Collection entries:
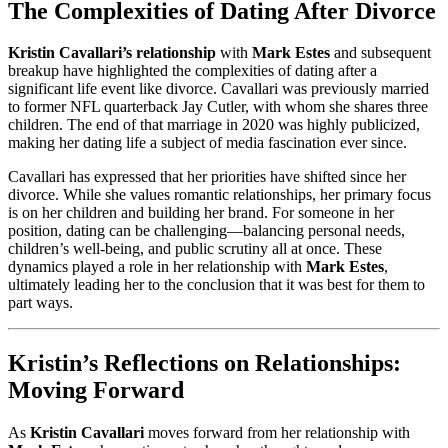
The Complexities of Dating After Divorce
Kristin Cavallari’s relationship
with
Mark Estes
and subsequent
breakup have highlighted the complexities of dating after a
significant life event like divorce. Cavallari was previously married
to former NFL quarterback Jay Cutler, with whom she shares three
children. The end of that marriage in 2020 was highly publicized,
making her dating life a subject of media fascination ever since.
Cavallari has expressed that her priorities have shifted since her
divorce. While she values romantic relationships, her primary focus
is on her children and building her brand. For someone in her
position, dating can be challenging—balancing personal needs,
children’s well-being, and public scrutiny all at once. These
dynamics played a role in her relationship with
Mark Estes
,
ultimately leading her to the conclusion that it was best for them to
part ways.
Kristin’s Reflections on Relationships:
Moving Forward
As
Kristin Cavallari
moves forward from her relationship with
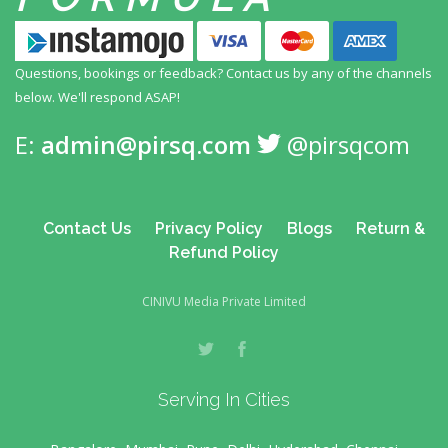
Questions, bookings or feedback? Contact us by any
of the channels
below. We'll respond ASAP!
E:
admin@pirsq.com
@pirsqcom
Contact Us
Privacy Policy
Blogs
Return &
Refund Policy
CINIVU Media Private Limited
Serving In Cities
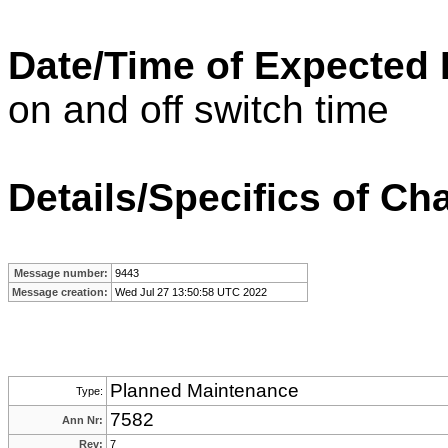
Date/Time of Expected
on and off switch time
Details/Specifics of Ch
Message number:
9443
Message creation:
Wed Jul 27 13:50:58 UTC 2022
Planned Maintenance
Type:
7582
Ann Nr:
Rev:
7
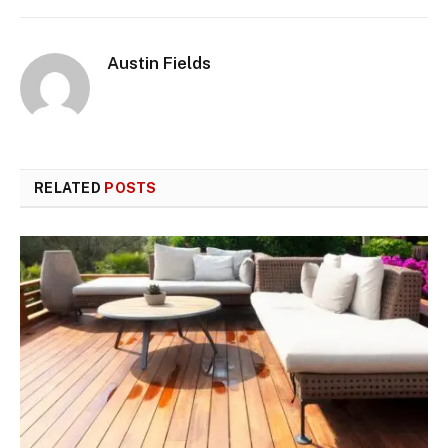
Austin Fields
RELATED
POSTS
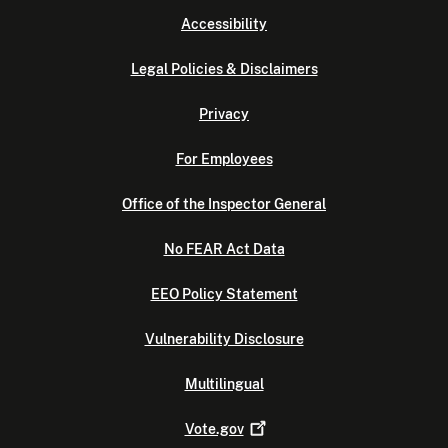
Accessibility
Legal Policies & Disclaimers
Privacy
For Employees
Office of the Inspector General
No FEAR Act Data
EEO Policy Statement
Vulnerability Disclosure
Multilingual
Vote.gov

### YOUR GOAL
Where does the word "have" appear in the records? Copy every line that holds it.

### TASK RESULT
breakup have highlighted the complexities of dating after a
Cavallari has expressed that her priorities have shifted since her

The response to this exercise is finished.